- WORK REQUEST -
Using the data that follows, say how many lines contain the word "Picanto", giving the number by itself.

- Recorded data -
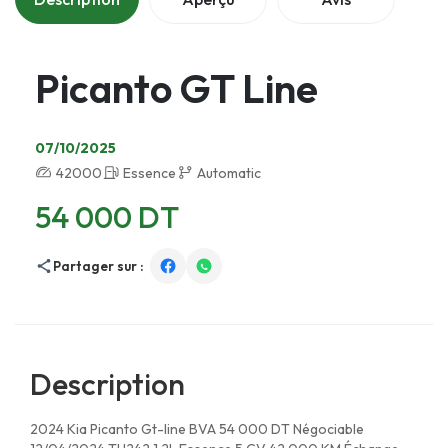
Picanto GT Line
07/10/2025
42000
Essence
Automatic
54 000 DT
Partager sur :
Description
2024 Kia Picanto Gt-line BVA 54 000 DT Négociable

- ANSWER SECTION -
2